DNA vaccine encoding the enterohemorragic Escherichia coli (EHEC) Shiga-like toxin 2 (Stx2) A₂ and B subunits confers protective immunity to Stx challenge in the murine model

Leticia V. Bentancor, Marcos Bilen, Romina J. Fernández Brando, María Victoria Ramos, Luis C.S. Ferreira, Pablo D. Ghiringhelli, and Marina S. Palermo^*

División Inmunología, Instituto de Leucemia Experimental (CONICET), Instituto de Investigationes Hematológicas, Academia Nacional de Medicina, Buenos Aires, Argentina; Laboratorio de Ingeniería Genética y Biología Celular y Molecular, Universidad Nacional de Quilmes, Pcia. de Buenos Aires, Argentina; Departamento de Microbiologia, Universidade de São Paulo, São Paulo, Brasil

^* To whom correspondence should be addressed.
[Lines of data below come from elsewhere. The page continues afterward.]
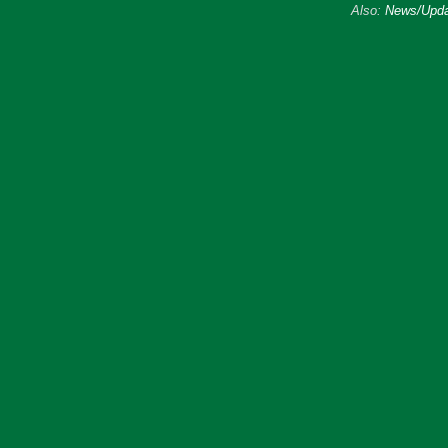
Also:
News/Upda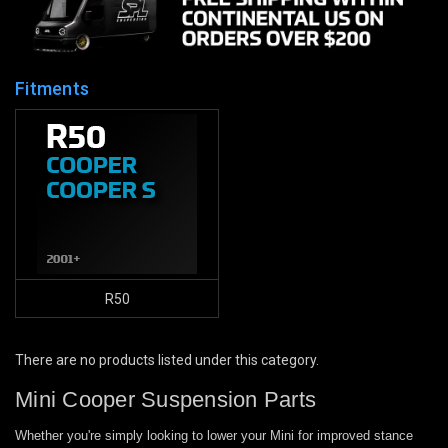
Fitments
R50
There are no products listed under this category.
Mini Cooper Suspension Parts
Whether you're simply looking to lower your Mini for improved stance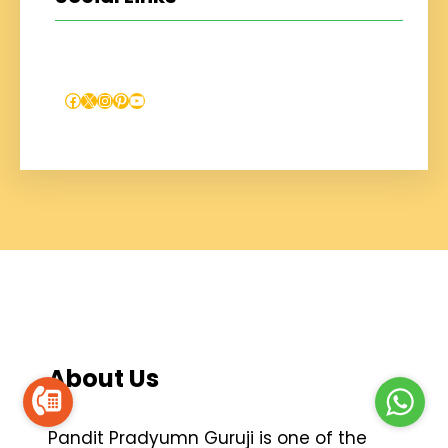
Facebook
X
Instagram
Pinterest
YouTube
About Us
Pandit Pradyumn Guruji is one of the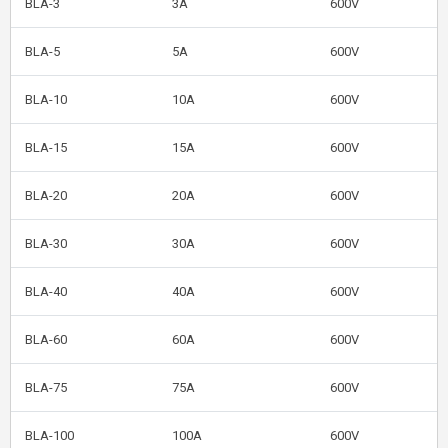
BLA-3
3A
600V
BLA-5
5A
600V
BLA-10
10A
600V
BLA-15
15A
600V
BLA-20
20A
600V
BLA-30
30A
600V
BLA-40
40A
600V
BLA-60
60A
600V
BLA-75
75A
600V
BLA-100
100A
600V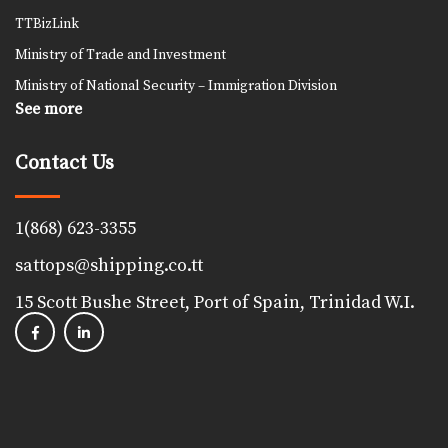
TTBizLink
Ministry of Trade and Investment
Ministry of National Security – Immigration Division
See more
Contact Us
1(868) 623-3355
sattops@shipping.co.tt
15 Scott Bushe Street, Port of Spain, Trinidad W.I.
Email: mspalermo{at}hematologia.anm.edu.ar.

Production of verocytotoxin or shiga-like toxin (Stx), particularly Stx2, is the basis of the hemolytic uremic syndrome (HUS), a frequently lethal outcome of subjects infected with Stx2-producing enterohemorrhagic Escherichia coli (EHEC) strains, The toxin is formed by a single A subunit that promotes protein synthesis inhibition in eukaryotic cells, and five B subunits, which bind to globotriaosylceramide (Gb3) at the surface of host cells. Host enzymes cleave the A subunit into the A₁ peptide, endowed with N-glycosidase activity to the 28S rRNA, and the A₂ peptide that confers stability to the B pentamer. We report the construction of a DNA vaccine (pStx2AB) that expresses a non-toxic Stx2 mutated form consisting of the last 32 aminoacids of A₂ sequence and the complete B subunit, as two non-fused polypeptides. Immunization trials carried out with the DNA vaccine in BALB/c mice, alone or in combination with another DNA vaccine encoding GM-CSF, resulted in systemic Stx-specific antibody responses targeting both A and B subunits of the native Stx2. Moreover, anti-Stx2 antibodies raised in mice immunized with pStx2AB showed toxin neutralization activity in vitro and, more importantly, confered partial protection to Stx2 challenge. The present vector represents the second DNA vaccine so far reported to induce protective immunity to Stx2 and may contribute, either alone or in combination with other procedures, to the development of prophylatic or therapeutic interventions aiming amelioration of the EHEC infection-associated sequels.